Tuesday, November 20, 2007

Ch 10: Reaching the Path of Profits

This chapter defines the potential for savings according to existing IT business inefficiency; the greater the inefficiencies, the greater the cut. The first solution for companies with little inefficiency including those on the path of pennies or the path of profits should cut 10-20% of costs. With little to cut, reduction can be handled from a technological approach with little input from business groups. This includes increased efficiency in operations, re-negotiation of contracts, limited off-shoring, and re-examination of labor. The next group, where most reside, lies between the path of profits problems and needs to cut spending by 20 to 40%. Unlike the first, business groups should be combined with IT staff in the cost analysis because more of the expenses cut will come from daily operations in which business groups have the most experience. Combining business units and IT staff could create conflict where some units don’t want their budgets cut, but management should emphasize that spending less will benefit the entire company. The final group includes companies burdened with a 40% or more cut because they’ve let spending get out of control for many years. This group has the same savings opportunities as the former groups, but unlike the rest, this group has to change almost everything! With most people resistant to any change, this is a tough issue to overcome.
Next, the chapter introduces a three step process to cutting costs effectively. First, IT groups examine capacity to examine ways to maximize current technologies. I see this step as a way to cut costs in the long run, but in the short run, this step could incur possible costs such as re-training, re-programming, etc. The second step, capital, includes business units and IT groups reaching agreement on which technologies address business needs. This creates conflict as favorite applications that don’t generate return will be challenged. Hopefully, a fair compromise can be reached because I see resentment stemming from this step if a unit’s favorite technology is cut. If departmental mindsets really create a problem, management could create a reward system based on department savings.

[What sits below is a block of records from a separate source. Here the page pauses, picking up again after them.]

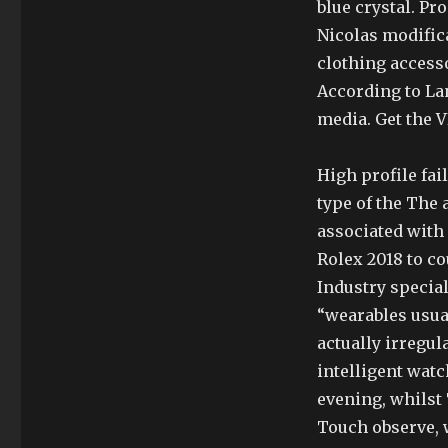
blue crystal. Pro
Nicolas modifica
clothing access
According to La
media. Get the V
High profile fai
type of the The
associated with
Rolex 2018 to 
Industry special
“wearables usual
actually irregul
intelligent watc
evening, whilst 
Touch observe,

The amount of money saved through reduced IT spending could be partially re-imbursed to employees in the department. Money would be spent on rewards, but amount spent would be much less than the amount saved by providing employees an incentive. Clear goals with deadlines and feedback are beneficial as well. The final step, cleverness, is led by business units focusing on return and whether a technology provides benefits. I am sure companies commonly used ROI and sales during this step, but evaluation must include measures of customer satisfaction since they are such a large provider of ROI and sales.

2 comments:

MsNoleChic said...

I feel there are many factors to consider when trying to cut cost with existing IT assets. For many companies they were caught up in the "newer the better" concept and over invested in technology that had no use within their business strategy. I think the first step a company needs to make when considering a path to profits is an evaluation of their current assets and decide which one are benefiting the company and which ones are costing the company. I think this step will give the company at least a starting step of how to improve their cost efficency.

Yu Chang Kuo said...

I agree that combining business units and IT staff could create conflict where some units don’t want their budgets cut; hence, management should emphasize that spending less will benefit the entire company. It is pretty hard for managers to solve this problems. IT stuff surly don't want to decrease their budget to develop the new IT; however, the overspending will affect the company's profit. Therefore, money should be spent on rewards.